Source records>
----------

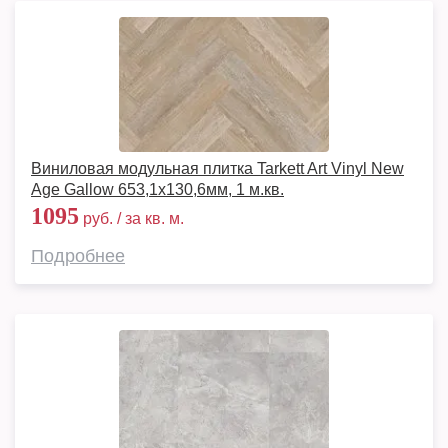
Виниловая модульная плитка Tarkett Art Vinyl New
Age Gallow 653,1х130,6мм, 1 м.кв.
1095
руб. / за кв. м.
Подробнее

----------

Instructions for the task> Having removed the pictures, write out the records exactly as they stand.

Response to this task>
Виниловая модульная плитка Tarkett Art Vinyl New
Age Gallow 653,1х130,6мм, 1 м.кв.
1095
руб. / за кв. м.
Подробнее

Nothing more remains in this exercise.